**Task prompt**. Each line below must be reproduced exactly, though the pictures are to be dropped.

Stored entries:
☆ ☆ ☆

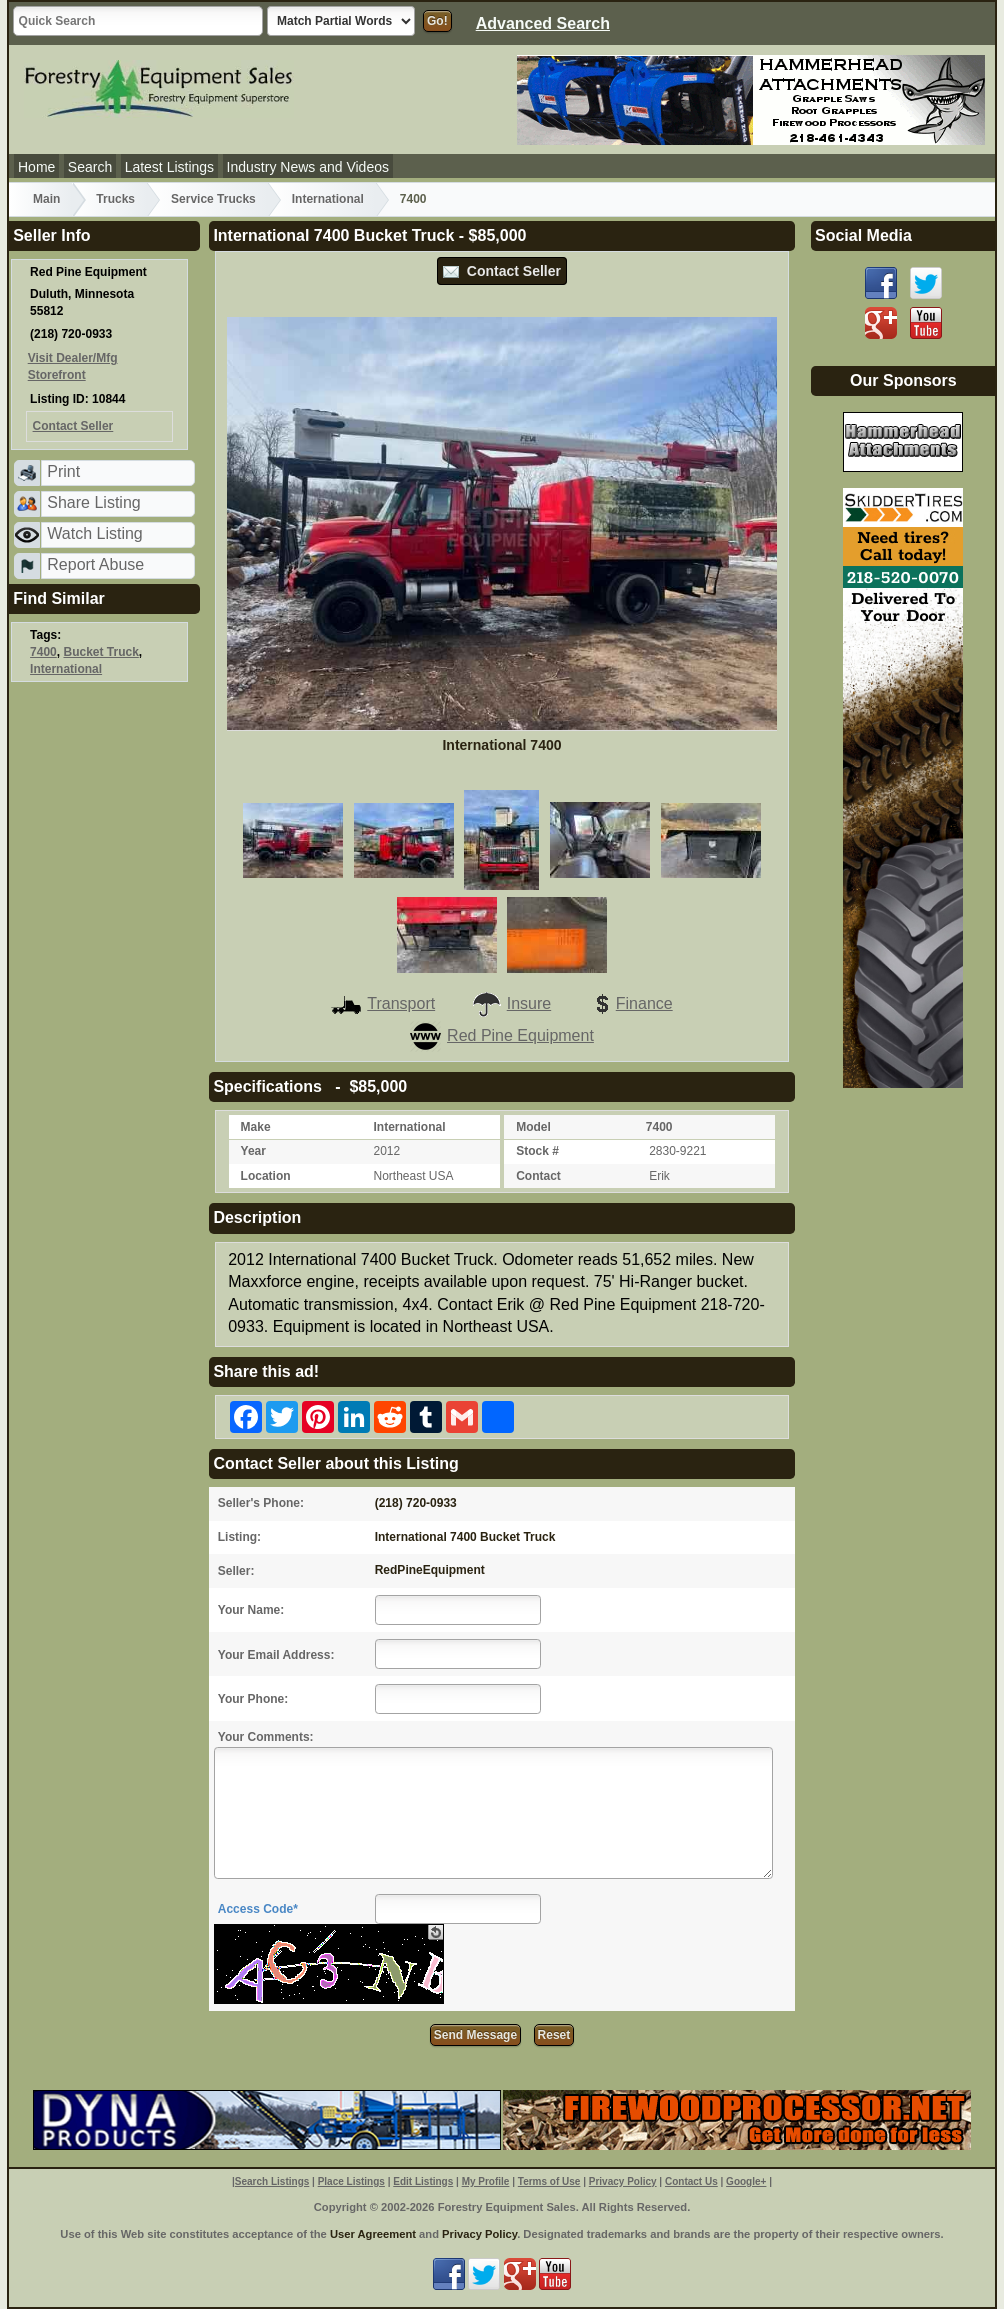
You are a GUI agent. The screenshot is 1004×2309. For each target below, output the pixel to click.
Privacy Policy (623, 2181)
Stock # (537, 1151)
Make (256, 1127)
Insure (511, 1003)
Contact (538, 1176)
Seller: (236, 1571)
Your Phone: (253, 1699)
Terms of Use (549, 2181)
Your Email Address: (276, 1655)
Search (90, 167)
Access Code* (258, 1909)
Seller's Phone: (261, 1503)
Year (253, 1151)
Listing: (239, 1537)
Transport (383, 1003)
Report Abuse (95, 564)
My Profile (486, 2181)
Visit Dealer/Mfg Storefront (73, 366)
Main (46, 199)
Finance (630, 1003)
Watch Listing (94, 533)
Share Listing (93, 502)
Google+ (746, 2181)
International (328, 199)
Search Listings (272, 2181)
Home (36, 167)
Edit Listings (423, 2181)
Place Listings (351, 2181)
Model (533, 1127)
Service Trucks (213, 199)
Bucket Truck (100, 652)
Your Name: (251, 1610)
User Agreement (373, 2234)
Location (266, 1176)
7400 (413, 199)
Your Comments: (266, 1737)
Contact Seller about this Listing (335, 1463)
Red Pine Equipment (502, 1035)
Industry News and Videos (308, 167)
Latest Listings (170, 167)
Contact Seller (502, 271)
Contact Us (691, 2181)
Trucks (115, 199)
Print (63, 471)
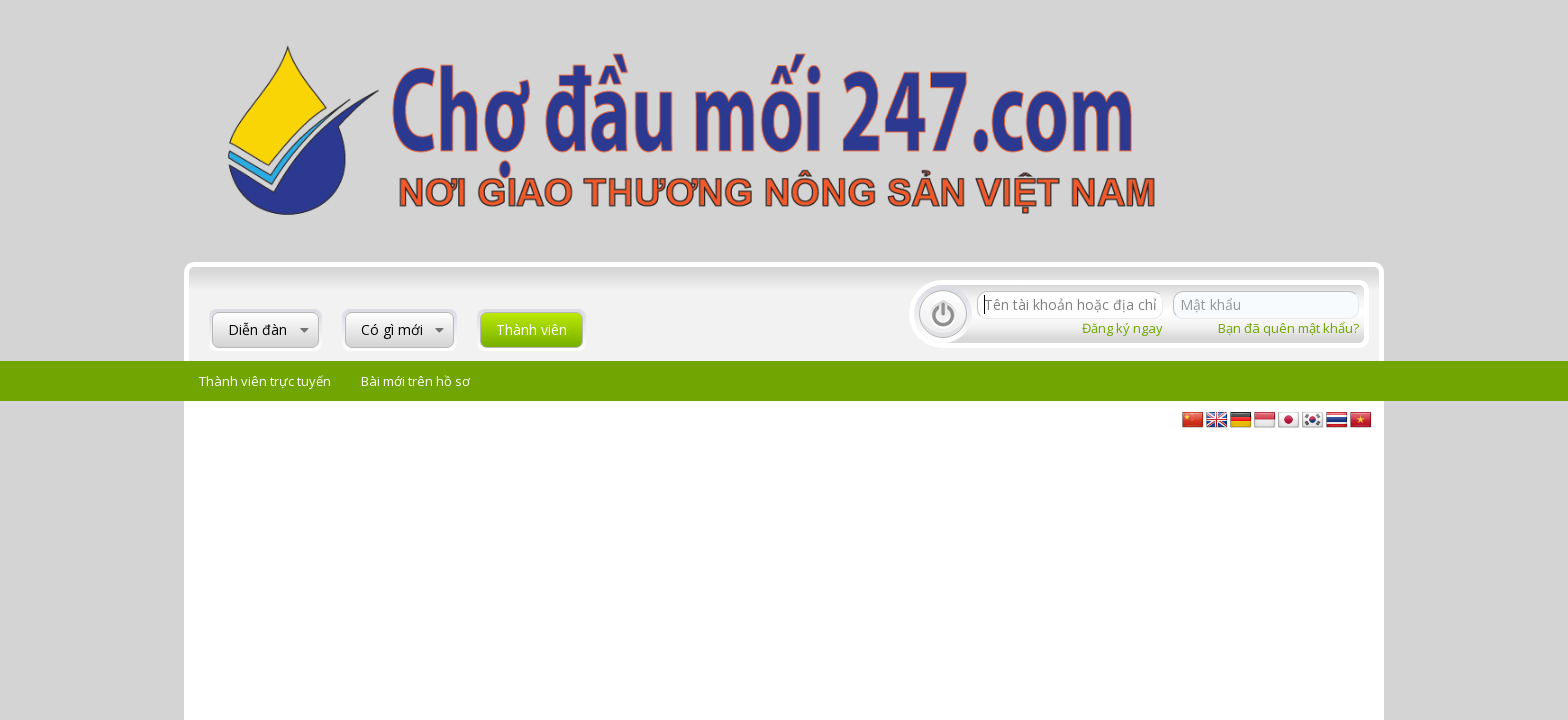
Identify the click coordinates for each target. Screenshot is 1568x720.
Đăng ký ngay (1122, 328)
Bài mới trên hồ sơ (415, 381)
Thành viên (531, 329)
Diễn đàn (257, 329)
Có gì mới (392, 329)
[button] (304, 330)
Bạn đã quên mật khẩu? (1288, 328)
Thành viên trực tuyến (265, 381)
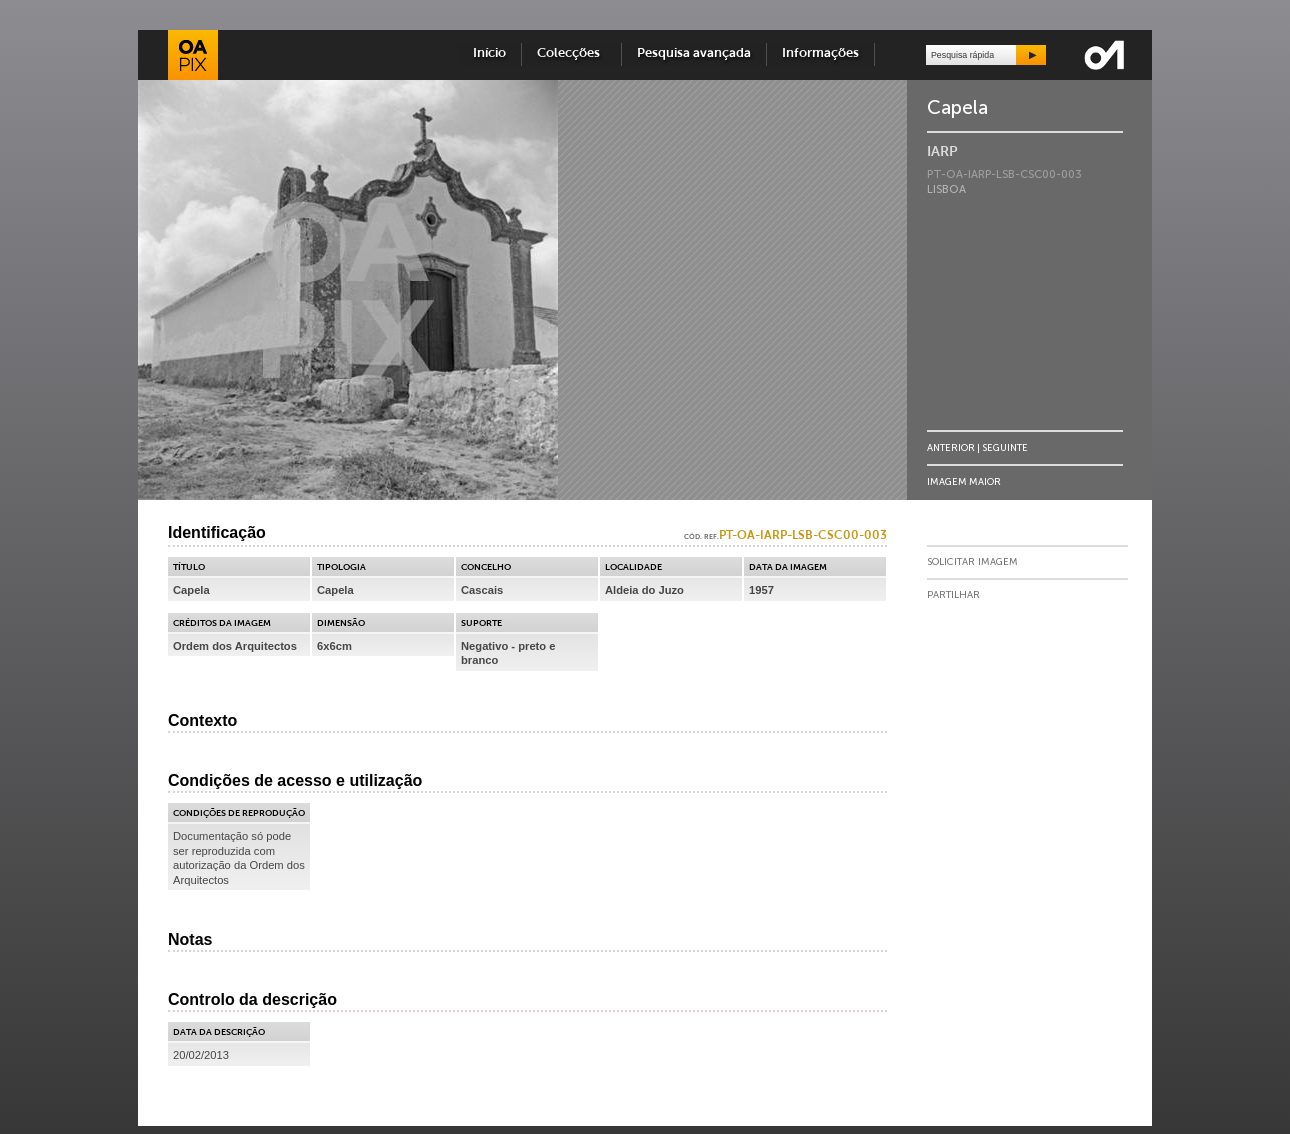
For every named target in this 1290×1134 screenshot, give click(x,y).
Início (489, 53)
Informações (820, 53)
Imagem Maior (964, 481)
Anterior (951, 447)
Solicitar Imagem (972, 562)
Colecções (571, 53)
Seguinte (1005, 447)
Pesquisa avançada (694, 53)
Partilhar (953, 595)
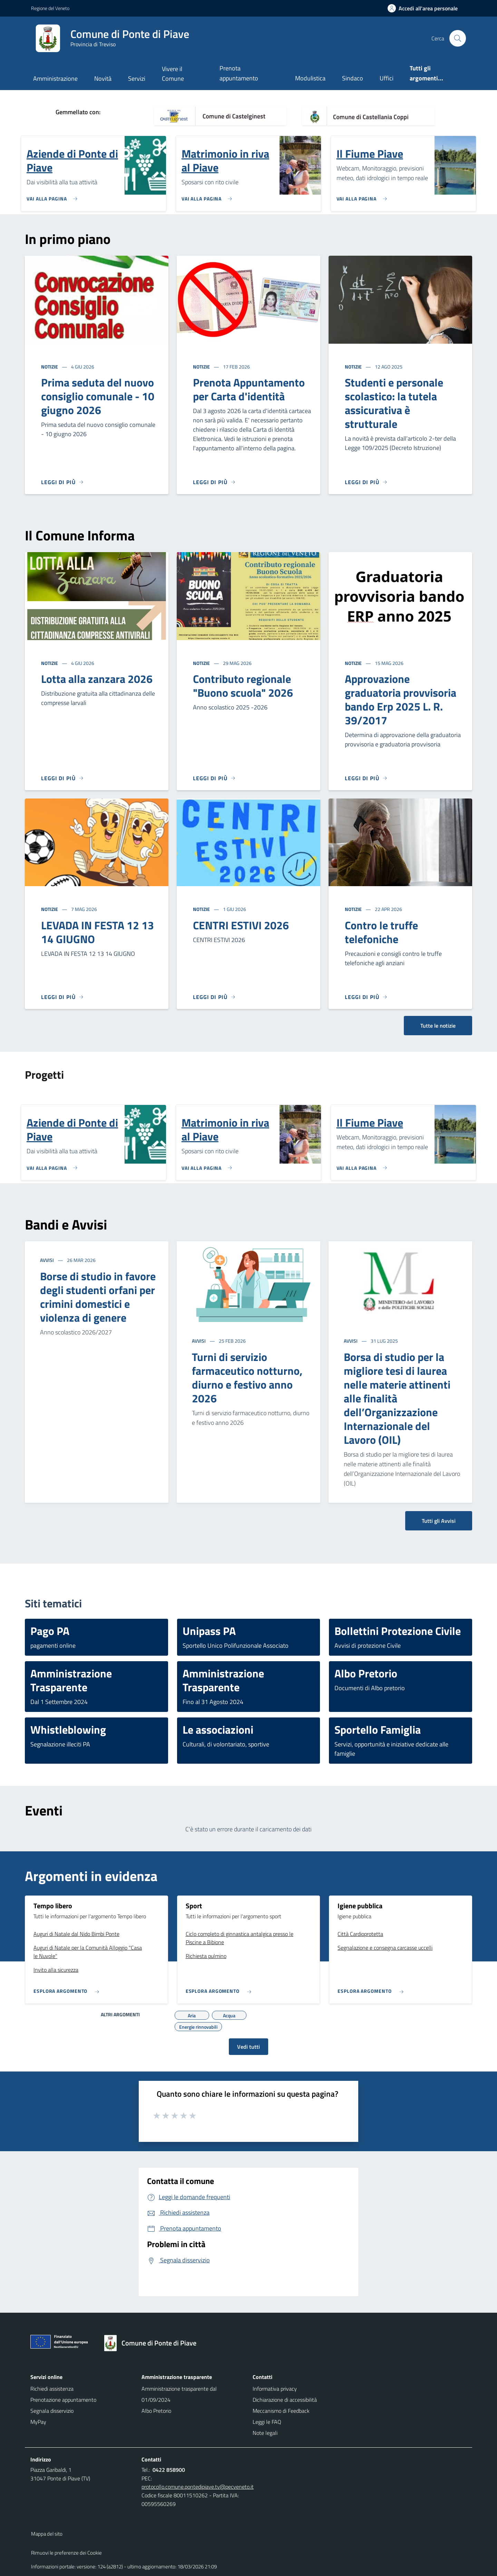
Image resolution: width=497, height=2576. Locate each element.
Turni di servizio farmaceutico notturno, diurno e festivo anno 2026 (247, 1378)
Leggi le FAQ (267, 2422)
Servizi (136, 78)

☆ ☆ ☆

**The answer**.
You are a GUI agent. The screenshot is 1004×2309. For each target below, output the pixel to click.
Privacy Policy (623, 2181)
Stock # (537, 1151)
Make (256, 1127)
Insure (511, 1003)
Contact (538, 1176)
Seller: (236, 1571)
Your Phone: (253, 1699)
Terms of Use (549, 2181)
Your Email Address: (276, 1655)
Search (90, 167)
Access Code* (258, 1909)
Seller's Phone: (261, 1503)
Year (253, 1151)
Listing: (239, 1537)
Transport (383, 1003)
Report Abuse (95, 564)
My Profile (486, 2181)
Visit Dealer/Mfg Storefront (73, 366)
Main (46, 199)
Finance (630, 1003)
Watch Listing (94, 533)
Share Listing (93, 502)
Google+ (746, 2181)
International (328, 199)
Search Listings (272, 2181)
Home (36, 167)
Edit Listings (423, 2181)
Place Listings (351, 2181)
Model (533, 1127)
Service Trucks (213, 199)
Bucket Truck (100, 652)
Your Name: (251, 1610)
User Agreement (373, 2234)
Location (266, 1176)
7400 (413, 199)
Your Comments: (266, 1737)
Contact Seller about this Listing (335, 1463)
Red Pine Equipment (502, 1035)
Industry News and Videos (308, 167)
Latest Listings (170, 167)
Contact Seller (502, 271)
Contact Us (691, 2181)
Trucks (115, 199)
Print (63, 471)
Identify the click coordinates for each target. Screenshot is 1568x720.
Đăng ký ngay (1122, 328)
Bài mới trên hồ sơ (415, 381)
Thành viên (531, 329)
Diễn đàn (257, 329)
Có gì mới (392, 329)
[button] (304, 330)
Bạn đã quên mật khẩu? (1288, 328)
Thành viên trực tuyến (265, 381)
For every named target in this 1290×1134 screenshot, give click(x,y).
Início (489, 53)
Informações (820, 53)
Imagem Maior (964, 481)
Anterior (951, 447)
Solicitar Imagem (972, 562)
Colecções (571, 53)
Seguinte (1005, 447)
Pesquisa avançada (694, 53)
Partilhar (953, 595)
Image resolution: width=497, height=2576. Locate each element.
Turni di servizio farmaceutico notturno, diurno e festivo anno 2026 (247, 1378)
Leggi le FAQ (267, 2422)
Servizi (136, 78)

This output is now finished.